Dataset Lineage

Lineage Graphs provide a visual representation of dataset relationships across NinjaCat. They show how datasets, transformations, and views are connected — making it easier to trace dependencies, investigate issues, and assess downstream impact before making changes.

Why use Lineage Graphs

Lineage Graphs improve visibility into data dependencies and reduce the time required to troubleshoot broken or unexpected dataset behavior. Instead of manually tracing relationships across multiple assets, you can review a single visual graph showing what feeds into a dataset and what depends on it.

Common workflows where lineage helps:

Troubleshooting broken datasets
Understanding how source changes affect downstream assets
Identifying dependencies before deleting or modifying a dataset
Building confidence in data quality and trust

See lineage at a glance

Lineage information is surfaced in several places throughout the platform so you can monitor dependency health without leaving your current workflow:

Lineage tab on every dataset — Open the Lineage tab on a dataset to see an interactive upstream/downstream graph of every dataset it depends on and every dataset that depends on it.
Lineage health column — Dataset and connector lists include a lineage health column so you can spot issues across your data at a glance.
Unhealthy source warnings on transformation pages — When you build a transformation, NinjaCat flags any unhealthy source datasets directly where you're working.

Errors and warnings on the Dataset Details page

Errors and warnings for a dataset are surfaced directly at the top of the Dataset Details page — above the Sync Details, Data Checks, and Lineage tabs — so you can see the dataset's current health without opening the lineage graph.

⚠️
A warning is not an error
Warnings are informational. They flag conditions you may want to be aware of — most commonly that a dataset is not account matched or not date matched. A warning does not mean the dataset is broken, and it does not always require action.
If account matching or date matching isn't relevant to how you're using the dataset, you can safely ignore the warning.
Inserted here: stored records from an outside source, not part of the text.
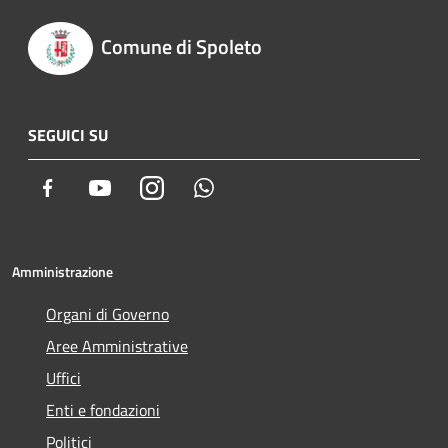
Comune di Spoleto
SEGUICI SU
Facebook
Youtube
Instagram
Whatsapp
Amministrazione
Organi di Governo
Aree Amministrative
Uffici
Enti e fondazioni
Politici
For example, if your workflow doesn't depend on account-level joins, a "not account matched" warning is just a notice — no fix needed.
Errors, by contrast, indicate a broken or invalid dependency and typically need to be resolved before the dataset can be used reliably downstream.

Warnings and errors reflect the state of your data as of the last time it was received — not your current configuration. If you've recently updated a mapping or setting, trigger a sync to refresh the messages.

The same conditions can also be inspected per-node in the lineage graph — see Inspect errors and warnings below.

Working with the lineage graph

Dependency visualization

The lineage graph displays relationships between datasets, transformations, and views. For any selected dataset, you can see both upstream source dependencies and downstream usages in a single interface.

Filter by sources or usages

You can filter the graph to focus on:

Sources — assets that feed into the selected dataset
Usages — assets that depend on the selected dataset

This lets you narrow the view based on the troubleshooting or analysis task at hand.

Inspect errors and warnings

Each node in the graph can expose validation details, including warnings and errors. You can inspect problematic nodes directly from the graph to identify issues affecting dataset integrity or downstream outputs.

Warnings vs. errors
Warnings are informational and may highlight potential issues such as account matching or date column concerns. A warning does not necessarily mean a dataset is unusable. Errors indicate broken or invalid dependencies that likely need attention.

Filter to errors only

In more complex graphs with many connected assets, you can isolate elements with errors to focus your investigation on broken or problematic dependencies.

Navigate to related assets

From the lineage graph, you can navigate directly to related datasets or views for additional review and remediation.

How lineage stays up to date

Lineage is event-driven. In nearly all cases the graph refreshes itself automatically — you shouldn't need to think about it.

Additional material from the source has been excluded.